■ Dataset extract
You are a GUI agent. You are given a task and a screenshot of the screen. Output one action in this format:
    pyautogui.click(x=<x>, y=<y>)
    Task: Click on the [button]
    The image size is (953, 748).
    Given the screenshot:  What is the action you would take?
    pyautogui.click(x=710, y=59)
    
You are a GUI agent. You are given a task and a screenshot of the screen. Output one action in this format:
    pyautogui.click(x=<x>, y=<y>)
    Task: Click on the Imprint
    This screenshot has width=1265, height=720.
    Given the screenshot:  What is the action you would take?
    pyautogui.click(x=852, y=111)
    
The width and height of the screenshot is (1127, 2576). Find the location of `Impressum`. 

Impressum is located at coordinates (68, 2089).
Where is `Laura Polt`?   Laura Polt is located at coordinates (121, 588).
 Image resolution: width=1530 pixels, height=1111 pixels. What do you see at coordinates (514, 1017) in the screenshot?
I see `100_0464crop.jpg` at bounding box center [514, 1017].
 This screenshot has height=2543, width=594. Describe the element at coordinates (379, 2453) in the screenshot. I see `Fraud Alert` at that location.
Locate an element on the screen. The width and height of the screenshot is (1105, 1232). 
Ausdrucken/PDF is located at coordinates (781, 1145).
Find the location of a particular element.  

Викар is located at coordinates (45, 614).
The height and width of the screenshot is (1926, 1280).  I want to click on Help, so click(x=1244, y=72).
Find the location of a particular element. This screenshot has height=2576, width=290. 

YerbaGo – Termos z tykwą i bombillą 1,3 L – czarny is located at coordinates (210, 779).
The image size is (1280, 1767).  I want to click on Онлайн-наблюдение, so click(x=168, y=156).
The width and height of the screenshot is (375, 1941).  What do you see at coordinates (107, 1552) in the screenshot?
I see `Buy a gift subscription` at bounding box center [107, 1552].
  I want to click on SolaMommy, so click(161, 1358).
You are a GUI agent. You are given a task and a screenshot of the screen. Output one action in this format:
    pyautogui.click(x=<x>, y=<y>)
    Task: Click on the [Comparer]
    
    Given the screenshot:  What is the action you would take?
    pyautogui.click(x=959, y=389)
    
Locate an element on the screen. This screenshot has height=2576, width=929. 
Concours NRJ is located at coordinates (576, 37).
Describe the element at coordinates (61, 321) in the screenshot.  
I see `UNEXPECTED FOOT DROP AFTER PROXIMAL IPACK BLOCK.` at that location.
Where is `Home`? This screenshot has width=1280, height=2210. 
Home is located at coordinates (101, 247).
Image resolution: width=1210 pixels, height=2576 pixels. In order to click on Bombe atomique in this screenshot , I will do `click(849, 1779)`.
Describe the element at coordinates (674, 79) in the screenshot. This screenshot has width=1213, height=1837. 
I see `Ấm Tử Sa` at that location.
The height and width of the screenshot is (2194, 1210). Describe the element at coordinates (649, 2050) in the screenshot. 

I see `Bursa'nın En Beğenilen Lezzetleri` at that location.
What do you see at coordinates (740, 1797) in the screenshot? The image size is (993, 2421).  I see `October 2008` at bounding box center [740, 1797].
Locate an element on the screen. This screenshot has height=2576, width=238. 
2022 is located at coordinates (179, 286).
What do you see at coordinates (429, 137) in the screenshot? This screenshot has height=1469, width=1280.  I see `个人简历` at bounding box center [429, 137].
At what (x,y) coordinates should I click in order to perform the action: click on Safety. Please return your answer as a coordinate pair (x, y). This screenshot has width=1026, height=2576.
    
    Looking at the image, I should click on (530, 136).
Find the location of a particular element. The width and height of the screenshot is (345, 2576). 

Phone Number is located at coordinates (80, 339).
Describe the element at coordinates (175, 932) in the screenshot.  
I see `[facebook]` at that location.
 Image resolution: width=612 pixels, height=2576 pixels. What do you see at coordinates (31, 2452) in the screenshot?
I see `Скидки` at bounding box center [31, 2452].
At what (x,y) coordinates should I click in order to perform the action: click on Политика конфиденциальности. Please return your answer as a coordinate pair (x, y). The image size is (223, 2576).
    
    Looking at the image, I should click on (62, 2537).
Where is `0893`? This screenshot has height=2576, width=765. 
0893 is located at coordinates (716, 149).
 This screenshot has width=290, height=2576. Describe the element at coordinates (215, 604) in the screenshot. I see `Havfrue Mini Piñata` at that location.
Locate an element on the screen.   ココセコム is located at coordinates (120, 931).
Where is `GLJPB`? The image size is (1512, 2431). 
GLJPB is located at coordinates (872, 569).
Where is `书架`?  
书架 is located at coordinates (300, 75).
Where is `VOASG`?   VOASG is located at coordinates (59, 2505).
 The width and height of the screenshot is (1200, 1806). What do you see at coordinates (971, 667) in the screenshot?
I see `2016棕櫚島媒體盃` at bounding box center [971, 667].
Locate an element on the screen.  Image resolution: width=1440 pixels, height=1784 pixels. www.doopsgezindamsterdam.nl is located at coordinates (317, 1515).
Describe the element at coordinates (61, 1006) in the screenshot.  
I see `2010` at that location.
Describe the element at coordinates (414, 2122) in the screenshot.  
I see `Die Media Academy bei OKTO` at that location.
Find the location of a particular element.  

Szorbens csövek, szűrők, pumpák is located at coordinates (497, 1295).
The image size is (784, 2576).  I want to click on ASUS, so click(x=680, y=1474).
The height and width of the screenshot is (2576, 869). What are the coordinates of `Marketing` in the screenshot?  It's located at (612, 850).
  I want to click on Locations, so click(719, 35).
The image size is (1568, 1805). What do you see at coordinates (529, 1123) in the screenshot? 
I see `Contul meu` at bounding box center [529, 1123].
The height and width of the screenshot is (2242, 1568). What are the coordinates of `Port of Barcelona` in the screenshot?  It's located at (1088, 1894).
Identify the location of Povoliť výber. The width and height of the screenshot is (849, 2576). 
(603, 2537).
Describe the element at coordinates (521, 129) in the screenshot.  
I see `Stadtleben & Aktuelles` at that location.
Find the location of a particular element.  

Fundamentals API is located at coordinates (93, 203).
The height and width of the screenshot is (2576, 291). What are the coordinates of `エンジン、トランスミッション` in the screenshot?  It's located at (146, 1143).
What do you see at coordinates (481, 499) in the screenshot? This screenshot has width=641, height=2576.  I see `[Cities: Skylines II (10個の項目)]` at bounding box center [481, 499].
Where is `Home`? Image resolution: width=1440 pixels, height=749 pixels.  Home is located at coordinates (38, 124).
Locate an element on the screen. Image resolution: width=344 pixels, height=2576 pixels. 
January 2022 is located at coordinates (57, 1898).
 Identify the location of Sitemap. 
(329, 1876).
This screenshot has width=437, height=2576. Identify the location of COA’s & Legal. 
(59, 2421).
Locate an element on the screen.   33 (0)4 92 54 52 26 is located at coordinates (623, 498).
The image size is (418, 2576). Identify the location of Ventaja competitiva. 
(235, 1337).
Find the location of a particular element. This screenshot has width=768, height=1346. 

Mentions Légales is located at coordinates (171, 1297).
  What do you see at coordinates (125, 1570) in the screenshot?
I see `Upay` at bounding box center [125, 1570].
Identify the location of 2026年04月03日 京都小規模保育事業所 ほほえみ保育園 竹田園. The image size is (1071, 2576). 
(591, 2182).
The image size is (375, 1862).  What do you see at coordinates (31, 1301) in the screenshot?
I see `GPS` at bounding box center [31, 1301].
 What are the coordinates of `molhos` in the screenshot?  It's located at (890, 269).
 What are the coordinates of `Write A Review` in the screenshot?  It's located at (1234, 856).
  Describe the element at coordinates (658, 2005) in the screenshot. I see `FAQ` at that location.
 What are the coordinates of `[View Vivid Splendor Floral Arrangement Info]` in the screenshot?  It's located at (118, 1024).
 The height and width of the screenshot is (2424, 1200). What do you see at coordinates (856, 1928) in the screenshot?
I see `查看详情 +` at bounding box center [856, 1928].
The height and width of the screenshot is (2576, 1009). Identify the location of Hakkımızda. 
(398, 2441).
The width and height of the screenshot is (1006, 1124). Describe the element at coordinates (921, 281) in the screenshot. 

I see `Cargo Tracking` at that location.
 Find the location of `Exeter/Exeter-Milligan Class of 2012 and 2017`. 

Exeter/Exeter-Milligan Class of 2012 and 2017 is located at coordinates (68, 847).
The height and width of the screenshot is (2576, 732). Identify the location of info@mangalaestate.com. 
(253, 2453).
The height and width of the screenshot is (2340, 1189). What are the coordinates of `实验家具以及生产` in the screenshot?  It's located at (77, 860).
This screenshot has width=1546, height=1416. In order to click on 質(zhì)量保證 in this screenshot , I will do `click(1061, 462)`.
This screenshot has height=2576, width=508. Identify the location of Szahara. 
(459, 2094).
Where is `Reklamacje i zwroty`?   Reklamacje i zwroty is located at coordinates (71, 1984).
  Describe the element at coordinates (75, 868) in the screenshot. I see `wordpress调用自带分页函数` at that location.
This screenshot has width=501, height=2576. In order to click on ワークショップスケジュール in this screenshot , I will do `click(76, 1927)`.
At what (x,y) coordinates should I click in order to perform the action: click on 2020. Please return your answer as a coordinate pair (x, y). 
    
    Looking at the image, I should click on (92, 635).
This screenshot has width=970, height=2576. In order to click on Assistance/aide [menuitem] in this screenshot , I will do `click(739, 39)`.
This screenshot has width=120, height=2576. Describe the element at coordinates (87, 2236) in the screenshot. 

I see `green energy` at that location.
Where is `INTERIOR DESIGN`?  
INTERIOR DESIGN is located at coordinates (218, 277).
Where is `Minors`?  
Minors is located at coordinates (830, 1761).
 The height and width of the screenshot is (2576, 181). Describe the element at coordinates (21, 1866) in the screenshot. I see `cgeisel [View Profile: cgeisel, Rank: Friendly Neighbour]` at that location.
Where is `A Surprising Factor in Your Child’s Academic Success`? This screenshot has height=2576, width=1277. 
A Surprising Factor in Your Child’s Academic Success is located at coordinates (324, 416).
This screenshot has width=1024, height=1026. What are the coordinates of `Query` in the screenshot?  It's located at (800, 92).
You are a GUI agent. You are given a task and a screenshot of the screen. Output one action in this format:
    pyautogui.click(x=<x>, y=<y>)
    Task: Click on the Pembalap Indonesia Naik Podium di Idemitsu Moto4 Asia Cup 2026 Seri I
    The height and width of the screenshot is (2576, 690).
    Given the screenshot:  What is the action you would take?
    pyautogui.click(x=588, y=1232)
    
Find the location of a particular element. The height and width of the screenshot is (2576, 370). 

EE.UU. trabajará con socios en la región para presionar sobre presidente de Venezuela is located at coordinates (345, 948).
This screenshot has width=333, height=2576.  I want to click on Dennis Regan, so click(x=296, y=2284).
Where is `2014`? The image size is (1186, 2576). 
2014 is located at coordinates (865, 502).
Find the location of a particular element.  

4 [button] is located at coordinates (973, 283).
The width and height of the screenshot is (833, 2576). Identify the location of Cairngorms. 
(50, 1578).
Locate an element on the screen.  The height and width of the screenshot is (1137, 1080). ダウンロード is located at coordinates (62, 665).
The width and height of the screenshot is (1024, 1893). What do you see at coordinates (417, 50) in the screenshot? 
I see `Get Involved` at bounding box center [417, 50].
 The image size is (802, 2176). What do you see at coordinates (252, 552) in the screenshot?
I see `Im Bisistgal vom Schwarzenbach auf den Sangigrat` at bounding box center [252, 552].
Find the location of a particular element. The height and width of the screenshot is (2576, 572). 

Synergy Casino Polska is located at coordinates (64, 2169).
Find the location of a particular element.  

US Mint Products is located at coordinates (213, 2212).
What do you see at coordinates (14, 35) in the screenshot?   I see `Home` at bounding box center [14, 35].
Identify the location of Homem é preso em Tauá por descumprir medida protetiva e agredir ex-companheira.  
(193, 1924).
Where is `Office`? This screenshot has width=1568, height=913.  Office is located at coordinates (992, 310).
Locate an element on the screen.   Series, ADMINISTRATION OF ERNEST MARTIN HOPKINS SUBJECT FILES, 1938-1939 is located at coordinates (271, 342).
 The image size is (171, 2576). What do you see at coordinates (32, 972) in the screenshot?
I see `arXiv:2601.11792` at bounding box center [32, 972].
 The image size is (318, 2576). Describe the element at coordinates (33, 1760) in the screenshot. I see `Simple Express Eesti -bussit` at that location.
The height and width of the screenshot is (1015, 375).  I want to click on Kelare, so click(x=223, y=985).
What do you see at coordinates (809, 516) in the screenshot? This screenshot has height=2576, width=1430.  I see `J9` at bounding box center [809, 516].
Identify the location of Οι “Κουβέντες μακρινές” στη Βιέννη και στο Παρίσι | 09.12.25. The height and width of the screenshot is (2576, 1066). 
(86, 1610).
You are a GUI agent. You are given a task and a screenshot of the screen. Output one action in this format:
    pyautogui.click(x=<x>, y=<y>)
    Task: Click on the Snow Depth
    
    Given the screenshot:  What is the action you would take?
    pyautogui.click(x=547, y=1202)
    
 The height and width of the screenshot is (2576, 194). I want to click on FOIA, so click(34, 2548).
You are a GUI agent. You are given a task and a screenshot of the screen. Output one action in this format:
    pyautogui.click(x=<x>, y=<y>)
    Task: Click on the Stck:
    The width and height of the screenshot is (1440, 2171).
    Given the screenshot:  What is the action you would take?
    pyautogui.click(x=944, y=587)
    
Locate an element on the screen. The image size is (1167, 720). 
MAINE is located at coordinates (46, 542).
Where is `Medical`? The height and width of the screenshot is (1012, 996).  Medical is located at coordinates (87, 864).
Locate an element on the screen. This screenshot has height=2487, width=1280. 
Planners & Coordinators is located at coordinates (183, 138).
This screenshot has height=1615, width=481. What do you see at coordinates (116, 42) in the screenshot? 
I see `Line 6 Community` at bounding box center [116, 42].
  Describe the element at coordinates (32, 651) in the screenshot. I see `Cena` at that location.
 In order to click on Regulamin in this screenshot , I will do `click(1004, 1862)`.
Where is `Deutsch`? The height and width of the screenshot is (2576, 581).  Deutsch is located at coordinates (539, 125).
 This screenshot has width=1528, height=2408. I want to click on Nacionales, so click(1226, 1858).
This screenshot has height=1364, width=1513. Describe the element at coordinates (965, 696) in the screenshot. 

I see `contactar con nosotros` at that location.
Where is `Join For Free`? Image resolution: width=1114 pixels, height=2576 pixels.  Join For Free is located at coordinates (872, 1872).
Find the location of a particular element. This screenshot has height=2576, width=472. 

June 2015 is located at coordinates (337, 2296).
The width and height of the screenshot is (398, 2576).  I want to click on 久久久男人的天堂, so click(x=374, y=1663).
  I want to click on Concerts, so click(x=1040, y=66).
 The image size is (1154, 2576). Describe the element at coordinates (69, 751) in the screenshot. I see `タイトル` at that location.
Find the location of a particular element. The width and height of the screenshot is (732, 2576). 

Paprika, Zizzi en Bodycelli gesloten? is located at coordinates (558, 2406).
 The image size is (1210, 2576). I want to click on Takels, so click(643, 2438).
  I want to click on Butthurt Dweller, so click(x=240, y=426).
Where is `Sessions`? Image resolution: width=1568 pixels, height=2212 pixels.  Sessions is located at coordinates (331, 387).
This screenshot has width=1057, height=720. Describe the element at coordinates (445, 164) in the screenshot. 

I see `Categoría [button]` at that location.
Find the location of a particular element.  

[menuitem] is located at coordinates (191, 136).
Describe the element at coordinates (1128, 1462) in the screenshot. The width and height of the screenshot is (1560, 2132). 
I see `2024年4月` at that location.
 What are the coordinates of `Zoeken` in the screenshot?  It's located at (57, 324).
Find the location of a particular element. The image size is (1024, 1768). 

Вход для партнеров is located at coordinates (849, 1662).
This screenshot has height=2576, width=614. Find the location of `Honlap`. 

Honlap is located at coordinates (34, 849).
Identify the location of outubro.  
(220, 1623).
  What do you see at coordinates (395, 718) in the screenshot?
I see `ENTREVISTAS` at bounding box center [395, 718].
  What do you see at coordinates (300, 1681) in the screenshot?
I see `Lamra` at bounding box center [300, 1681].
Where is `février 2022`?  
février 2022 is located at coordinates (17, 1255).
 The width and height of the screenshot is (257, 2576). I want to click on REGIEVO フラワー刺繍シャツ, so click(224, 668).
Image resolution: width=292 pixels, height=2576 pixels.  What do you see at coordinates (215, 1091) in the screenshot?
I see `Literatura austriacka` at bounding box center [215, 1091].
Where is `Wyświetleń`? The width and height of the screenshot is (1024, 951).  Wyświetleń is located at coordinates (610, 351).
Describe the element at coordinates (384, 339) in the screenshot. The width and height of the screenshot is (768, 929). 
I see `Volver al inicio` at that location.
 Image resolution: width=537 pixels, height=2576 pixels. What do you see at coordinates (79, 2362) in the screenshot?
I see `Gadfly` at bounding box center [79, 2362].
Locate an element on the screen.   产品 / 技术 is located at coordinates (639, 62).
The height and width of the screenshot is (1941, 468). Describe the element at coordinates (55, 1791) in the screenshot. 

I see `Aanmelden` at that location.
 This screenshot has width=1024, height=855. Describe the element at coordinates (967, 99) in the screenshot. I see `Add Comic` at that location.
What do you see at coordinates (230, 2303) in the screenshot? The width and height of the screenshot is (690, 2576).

■ Exercise requirements
The result should be every line of the material that contains the word "will", so copy those lines.

■ Exercise result
Image resolution: width=1210 pixels, height=2576 pixels. In order to click on Bombe atomique in this screenshot , I will do `click(849, 1779)`.
This screenshot has width=1546, height=1416. In order to click on 質(zhì)量保證 in this screenshot , I will do `click(1061, 462)`.
This screenshot has width=501, height=2576. In order to click on ワークショップスケジュール in this screenshot , I will do `click(76, 1927)`.
This screenshot has width=970, height=2576. In order to click on Assistance/aide [menuitem] in this screenshot , I will do `click(739, 39)`.
 In order to click on Regulamin in this screenshot , I will do `click(1004, 1862)`.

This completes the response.